* [Action item]:
The records below must be reproduced exactly. Strip out the pictures.

━━━━━━━━━━━━━━━━━━━━━━━━━━━━━━

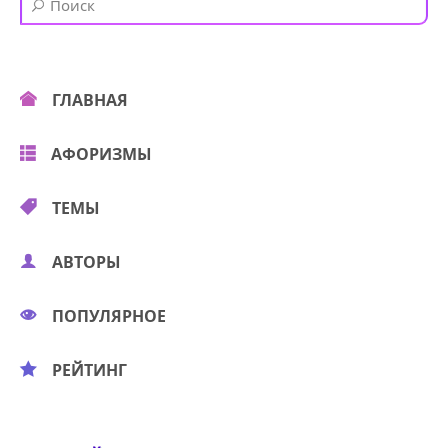
ГЛАВНАЯ
АФОРИЗМЫ
ТЕМЫ
АВТОРЫ
ПОПУЛЯРНОЕ
РЕЙТИНГ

━━━━━━━━━━━━━━━━━━━━━━━━━━━━━━

* [Finished task]:
ГЛАВНАЯ
АФОРИЗМЫ
ТЕМЫ
АВТОРЫ
ПОПУЛЯРНОЕ
РЕЙТИНГ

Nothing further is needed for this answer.